# How to cut small, shallow mortise



## Syellin (Apr 21, 2015)

I need to cut a few small (3/4" x 3/4" x 1/2") mortises in the wide face of a board, to be used to register against another board that will have a matching floating tenon. How would you go about cutting this mortise? Too shallow for a mortising chisel. Would you just waste out the center with a drill and cut the corners with a chisel? I worry about a flat bottom as this is too small for a router plane to smooth it out. Any suggestions would be welcome.


----------



## wapakfred (Jul 29, 2011)

That;s the way I would do it (drill,out the waste, and square with a chisel).

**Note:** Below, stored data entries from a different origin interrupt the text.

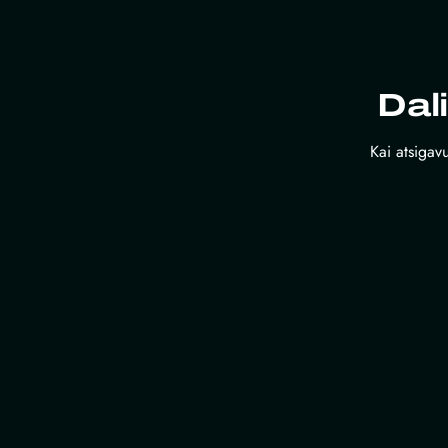
Dal
Kai atsigavu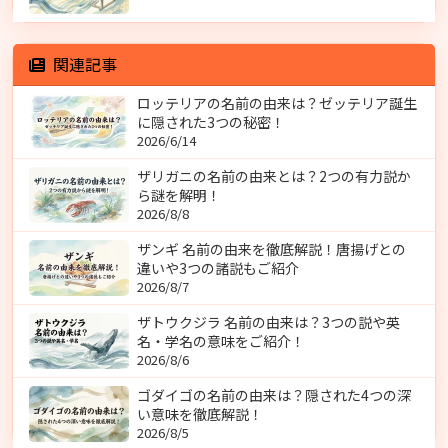
関連記事
ロッテリアの名前の由来は？ゼッテリア誕生
に隠された3つの秘密！
2026/6/14
ザリガニの名前の由来とは？2つの有力説か
ら謎を解明！
2026/8/8
ザンギ 名前の由来を徹底解説！唐揚げとの
違いや3つの諸説もご紹介
2026/8/7
ザトウクジラ 名前の由来は？3つの説や英
名・学名の意味をご紹介！
2026/8/6
ゴダイゴの名前の由来は？隠された4つの深
い意味を徹底解説！
2026/8/5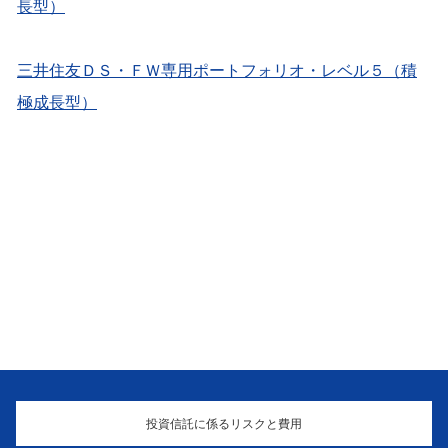
長型）
三井住友ＤＳ・ＦＷ専用ポートフォリオ・レベル５（積
極成長型）
投資信託に係るリスクと費用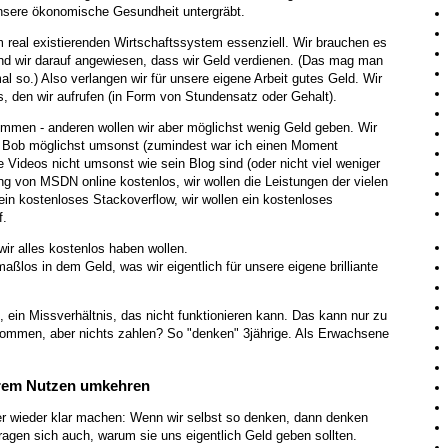
h unsere ökonomische Gesundheit untergräbt.
 real existierenden Wirtschaftssystem essenziell. Wir brauchen es
ind wir darauf angewiesen, dass wir Geld verdienen. (Das mag man
al so.) Also verlangen wir für unsere eigene Arbeit gutes Geld. Wir
is, den wir aufrufen (in Form von Stundensatz oder Gehalt).
ommen - anderen wollen wir aber möglichst wenig Geld geben. Wir
e Bob möglichst umsonst (zumindest war ich einen Moment
e Videos nicht umsonst wie sein Blog sind (oder nicht viel weniger
ung von MSDN online kostenlos, wir wollen die Leistungen der vielen
 ein kostenloses Stackoverflow, wir wollen ein kostenloses
f.
ir alles kostenlos haben wollen.
aßlos in dem Geld, was wir eigentlich für unsere eigene brilliante
 ein Missverhältnis, das nicht funktionieren kann. Das kann nur zu
ommen, aber nichts zahlen? So "denken" 3jährige. Als Erwachsene
erem Nutzen umkehren
r wieder klar machen: Wenn wir selbst so denken, dann denken
agen sich auch, warum sie uns eigentlich Geld geben sollten.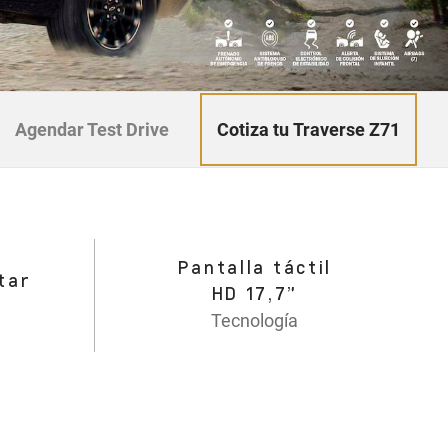
Cotiza tu Traverse Z71
Agendar Test Drive
Pantalla táctil
tar
HD 17,7”
Tecnología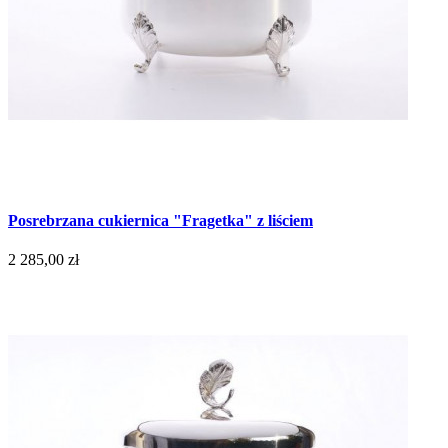
Posrebrzana cukiernica "Fragetka" z liściem
2 285,00 zł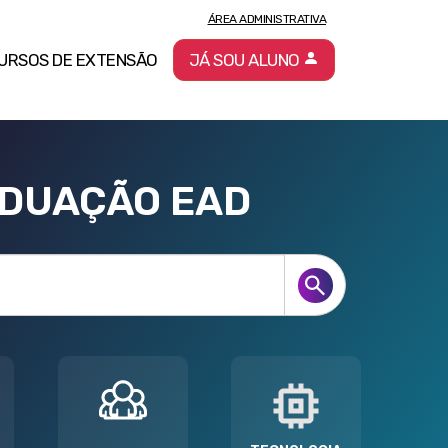
ÁREA ADMINISTRATIVA
URSOS DE EXTENSÃO
JÁ SOU ALUNO
ADUAÇÃO EAD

Flat bottoms aren't really too important, they do do anything for the holding power. I'd probably use a mortising chisel without the drill bit in it square the mortise up. That way I could clamp a cleat across the workpiece to register the chisel against and go from there.


----------



## Kazooman (Jan 20, 2013)

Plunge router and then square up the corners. Actually, do you really need square mortises for this job? Dowels would be easier to do.


----------



## Ghidrah (Jan 20, 2015)

I'd make a template I could clamp to the object then rout it out. Good for future projects. I agree flat bottoms aren't required for a solid joint. All the nooks and crannies give the excess glue somewhere to go.


----------



## pintodeluxe (Sep 12, 2010)

A mortise and tenon is a useful joint to make. Ever looked at a dedicated mortiser?


----------